What you are asked to do: With the pictures left out, repeat every entry that follows exactly.

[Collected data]
╔══

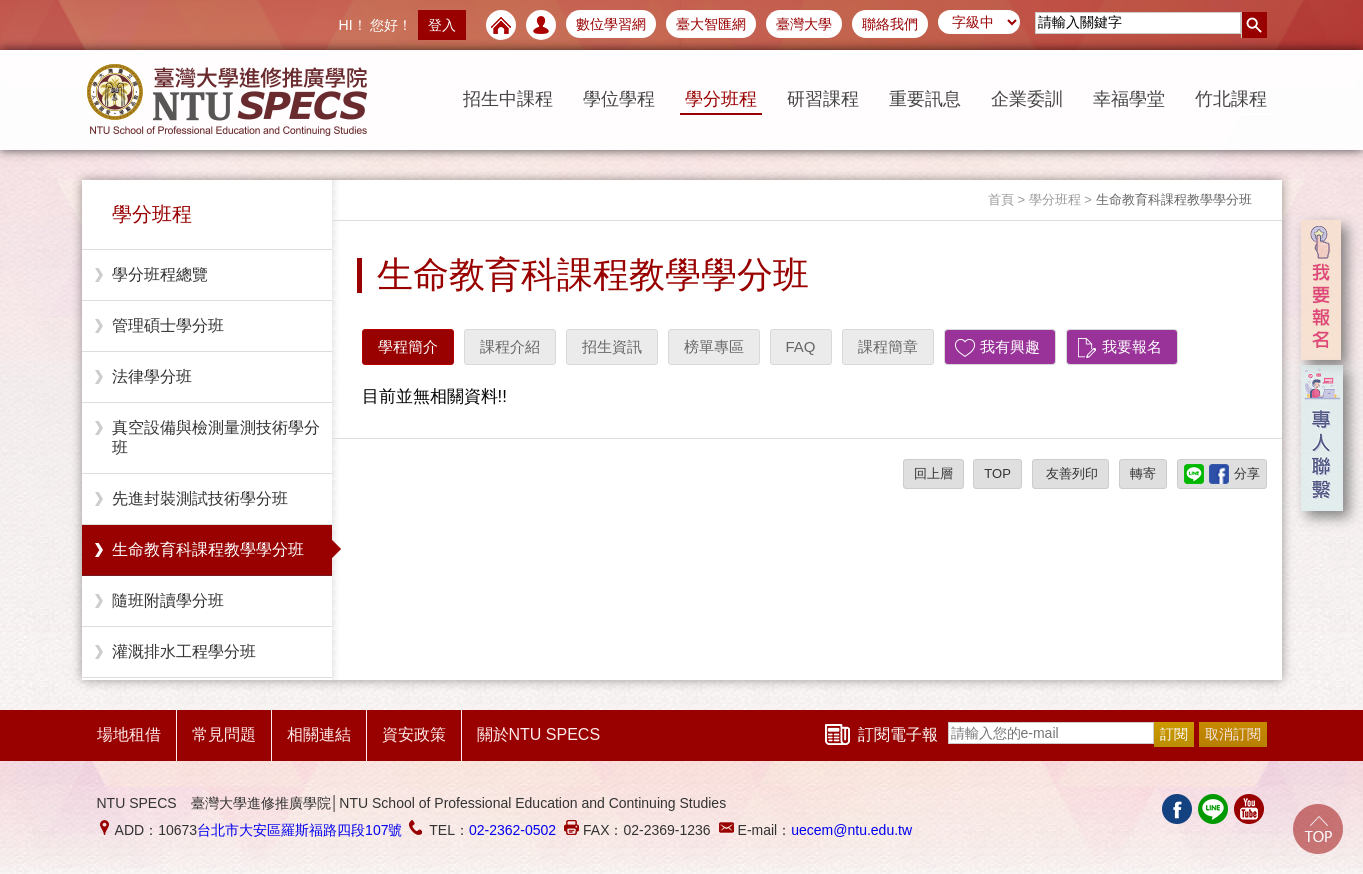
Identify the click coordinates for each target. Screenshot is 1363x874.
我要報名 (1132, 346)
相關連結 (319, 734)
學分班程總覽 (160, 274)
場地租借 (129, 734)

╚══

Result of the exercise:
Identify the click coordinates for each target. Screenshot is 1363x874.
我要報名 (1132, 346)
相關連結 (319, 734)
學分班程總覽 (160, 274)
場地租借 (129, 734)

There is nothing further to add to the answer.